UK marketing sector Q4 2023

That’s according to the latest IPA Bellwether report, which showed the fourth quarter’s expansion came amid an intensely challenging backdrop for UK businesses, with high borrowing costs, persistent inflationary pressures and a looming recession all creating headwinds for growth.

Source: IPA

That said, with the downturn expected to be shallow, and economic activity widely touted to recover in the second half of 2024, many companies opted to remain proactive in the market, instead of withdrawing into cost-saving mode, the IPA wrote.

Slightly over one quarter (26.0%) of panellists saw total marketing budgets rise in the fourth quarter of 2023, more than double the proportion registering cuts (11.3%).

The resulting net balance of +14.7% was up sharply from +5.3% in the third quarter of last year and its highest since Q2 2014 – nearly a decade.

This subsequently extended the current sequence of expansion in total marketing budgets to 11 quarters, the longest uninterrupted period of sustained growth since 2018.

Events strongest

Events was the best-performing sub-category of marketing in the final quarter, recording a strongly positive net balance of +15.9%, its highest in a year-and-a-half (up from +5.9% in Q3).

The IPA noted that direct marketing saw its greatest upturn (net balance of +12.6%, from +4.3%) since the opening quarter of 2005.

These two categories were the principal drivers of total marketing budget growth at the end of 2023 as expansions of a more modest nature were seen in PR (net balance of +1.9%, down from +4.0), main media (+1.9%, down from +7.4%) and sales promotions (+1.4%, from -1.5%).

The slowdown in main media compared with a strong performance in the third quarter, where the category was the top performer, said the industry body.

Underlying data revealed mixed trends, with other online advertising (net balance of +13.2%, up from +9.1%) and video (+6.6%, from 0.9%) contrasting with contractions in published brands (-1.4%, from +0.8%), audio (-7.0%, from -10.8%) and out of home (-8.1%, from -12.1%).

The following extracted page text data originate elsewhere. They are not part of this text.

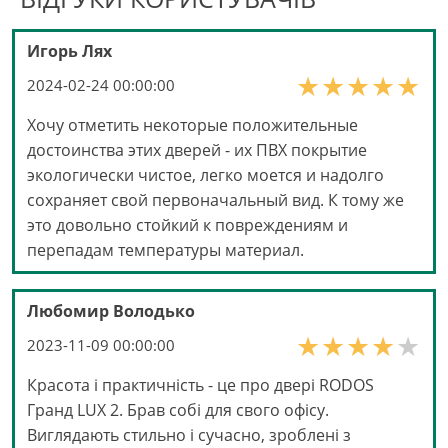
Игорь Лях
2024-02-24 00:00:00
Хочу отметить некоторые положительные
достоинства этих дверей - их ПВХ покрытие
экологически чистое, легко моется и надолго
сохраняет свой первоначальный вид. К тому же
это довольно стойкий к повреждениям и
перепадам температуры материал.
Любомир Володько
2023-11-09 00:00:00
Красота і практичність - це про двері RODOS
Гранд LUX 2. Брав собі для свого офісу.
Виглядають стильно і сучасно, зроблені з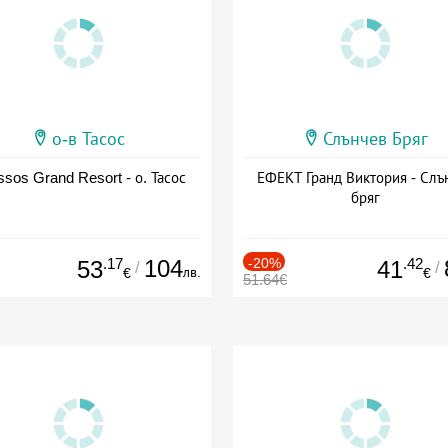
о-в Тасос
Слънчев Бряг
sos Grand Resort - о. Тасос
ЕФЕКТ Гранд Виктория - Слъ
бряг
.17
104
-20%
.42
53
41
/
/
лв.
€
€
51.64€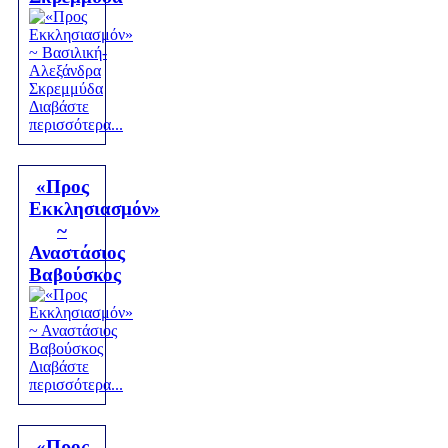
Διαβάστε
περισσότερα...
«Προς
Εκκλησιασμόν»
~
Αναστάσιος
Βαβούσκος
Διαβάστε
περισσότερα...
«Προς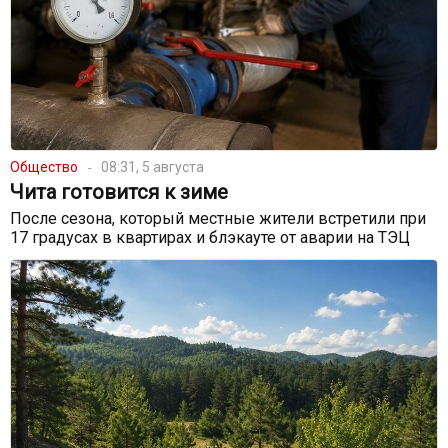
Общество
08:31, 5 августа
Чита готовится к зиме
После сезона, который местные жители встретили при
17 градусах в квартирах и блэкауте от аварии на ТЭЦ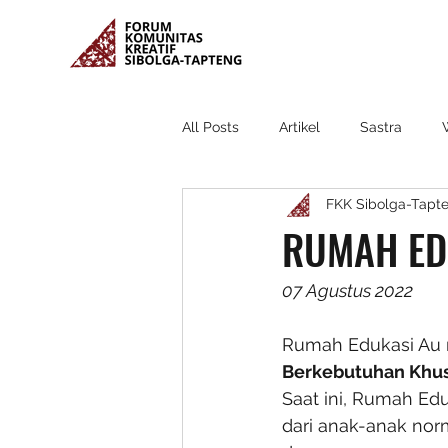
All Posts
Artikel
Sastra
FKK Sibolga-Tapt
RUMAH ED
07 Agustus 2022
Rumah Edukasi Au 
Berkebutuhan Khus
Saat ini, Rumah Edu
dari anak-anak norm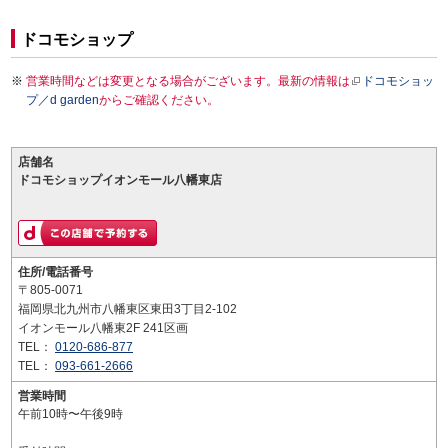
ドコモショップ
営業時間などは変更となる場合がございます。最新の情報は
ドコモショッ
プ／d garden
からご確認ください。
店舗名
ドコモショップイオンモール八幡東店
住所/電話番号
〒805-0071
福岡県北九州市八幡東区東田3丁目2-102
イオンモール八幡東2F 241区画
TEL：
0120-686-877
TEL：
093-661-2666
営業時間
午前10時〜午後9時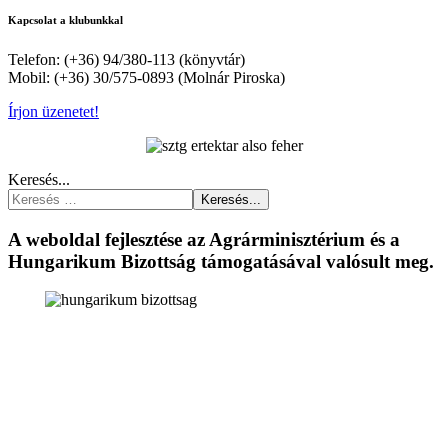
Kapcsolat a klubunkkal
Telefon: (+36) 94/380-113 (könyvtár)
Mobil: (+36) 30/575-0893 (Molnár Piroska)
Írjon üzenetet!
Keresés...
Keresés...
A weboldal fejlesztése az Agrárminisztérium és a
Hungarikum Bizottság támogatásával valósult meg.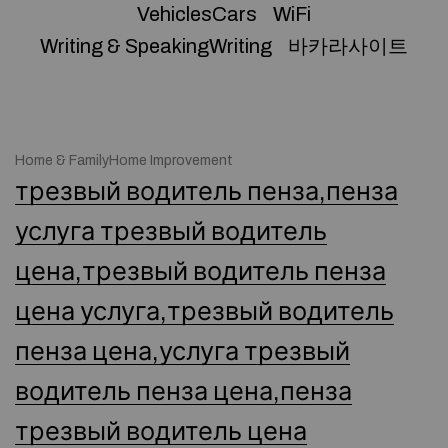
VehiclesCars
WiFi
Writing & SpeakingWriting
바카라사이트
Home & FamilyHome Improvement
трезвый водитель пенза,пенза
услуга трезвый водитель
цена,трезвый водитель пенза
цена услуга,трезвый водитель
пенза цена,услуга трезвый
водитель пенза цена,пенза
трезвый водитель цена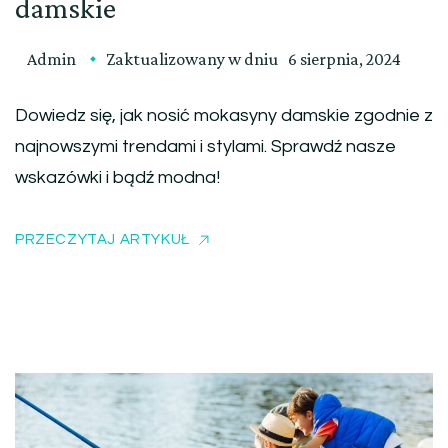
damskie
Admin
Zaktualizowany w dniu
6 sierpnia, 2024
Dowiedz się, jak nosić mokasyny damskie zgodnie z
najnowszymi trendami i stylami. Sprawdź nasze
wskazówki i bądź modna!
PRZECZYTAJ ARTYKUŁ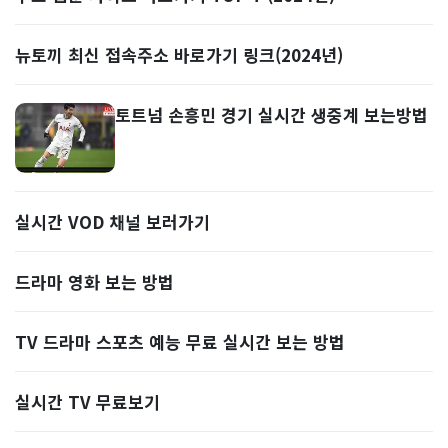
뉴토끼 최신 접속주소 바로가기 링크(2024년)
토트넘 손흥민 경기 실시간 생중계 보는방법
실시간 VOD 채널 보러가기
드라마 영화 보는 방법
TV 드라마 스포츠 예능 무료 실시간 보는 방법
실시간 TV 무료보기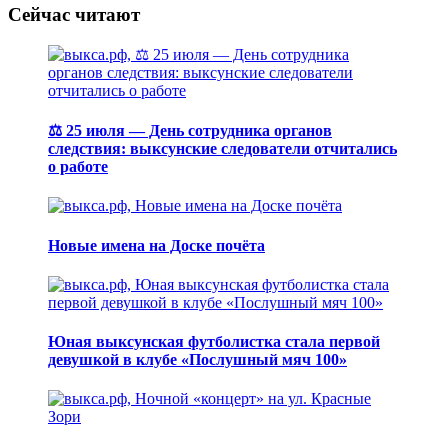
Сейчас читают
⚖️ 25 июля — День сотрудника органов
следствия: выксунские следователи отчитались
о работе
Новые имена на Доске почёта
Юная выксунская футболистка стала первой
девушкой в клубе «Послушный мяч 100»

Just two of the seven Bellwether categories recorded a contraction in budgets in the final quarter – market research (net balance of -5.0%, from -1.5%) and other (-6.4%, from -7.9%).

Budget plans 2024/25

The outlook for total marketing budgets in the 2024/25 financial year was remarkably strong, preliminary budget setting data showed.

Latest survey results showed budget expansions at 44.5% of respondents, around triple (15.1%) those that were restricting spending plans in the 2024/25 period.

Consequently, a net balance of +29.4% of companies with stronger budgets than the last financial year showed a robust outlook for UK marketing.

Source: IPA

Commenting on the latest survey results, Paul Bainsfair, IPA Director General, said: “Despite the challenging economic climate, this quarter’s upbeat Bellwether findings show that companies are heeding the evidence that continuing to advertise through the tough times can help maintain brand loyalty and protect the long-term health of their brands.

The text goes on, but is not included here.